BEGIN MATERIAL FOR THIS TASK

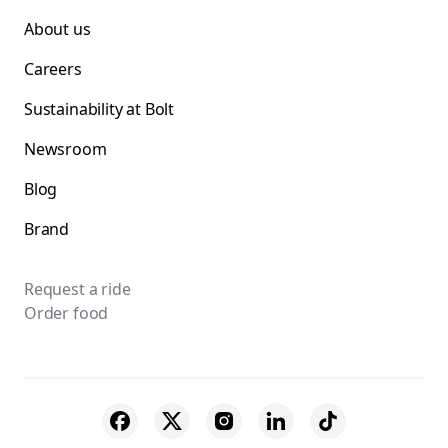
About us
Careers
Sustainability at Bolt
Newsroom
Blog
Brand
Request a ride
Order food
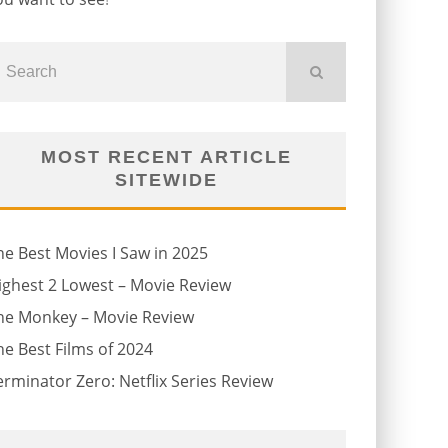
MOST RECENT ARTICLE
SITEWIDE
he Best Movies I Saw in 2025
ighest 2 Lowest – Movie Review
he Monkey – Movie Review
he Best Films of 2024
erminator Zero: Netflix Series Review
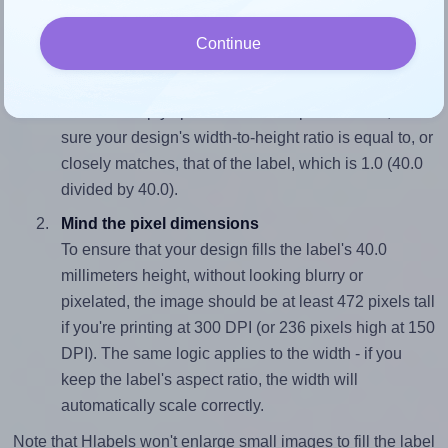
wide and 40.0 millimeters high. To make sure your design
Continue
fits properly within this label area:
Match the aspect ratio
To avoid empty space around the printed label, make
sure your design's width-to-height ratio is equal to, or
closely matches, that of the label, which is 1.0 (40.0
divided by 40.0).
Mind the pixel dimensions
To ensure that your design fills the label's 40.0
millimeters height, without looking blurry or
pixelated, the image should be at least 472 pixels tall
if you're printing at 300 DPI (or 236 pixels high at 150
DPI). The same logic applies to the width - if you
keep the label's aspect ratio, the width will
automatically scale correctly.
Note that Hlabels won't enlarge small images to fill the label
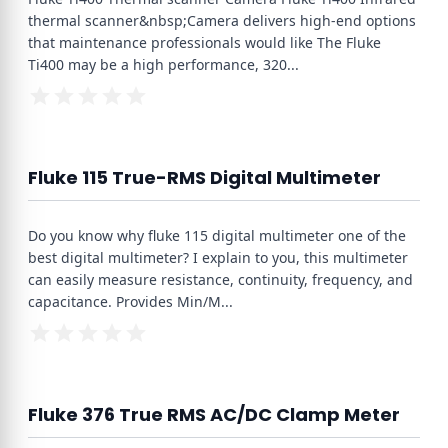
thermal scanner&nbsp;Camera delivers high-end options
that maintenance professionals would like The Fluke
Ti400 may be a high performance, 320
...
Fluke 115 True-RMS Digital Multimeter
Do you know why fluke 115 digital multimeter one of the
best digital multimeter? I explain to you, this multimeter
can easily measure resistance, continuity, frequency, and
capacitance. Provides Min/M
...
Fluke 376 True RMS AC/DC Clamp Meter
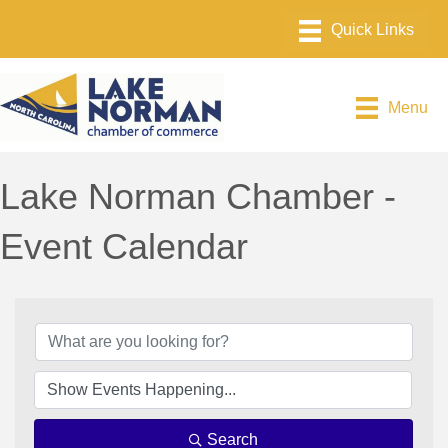
Menu
Lake Norman Chamber -
Event Calendar
Search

END MATERIAL FOR THIS TASK

_WORK TO COMPLETE_:
Could you repeat, exactly, only the lines above starting at the one that has "MOST RECENT ARTICLE" and stopping after the one that has "sure your design's", without the pictures?

_WRITTEN SOLUTION_:
MOST RECENT ARTICLE
SITEWIDE
he Best Movies I Saw in 2025
ighest 2 Lowest – Movie Review
he Monkey – Movie Review
he Best Films of 2024
erminator Zero: Netflix Series Review
wide and 40.0 millimeters high. To make sure your design
Continue
fits properly within this label area:
Match the aspect ratio
To avoid empty space around the printed label, make
sure your design's width-to-height ratio is equal to, or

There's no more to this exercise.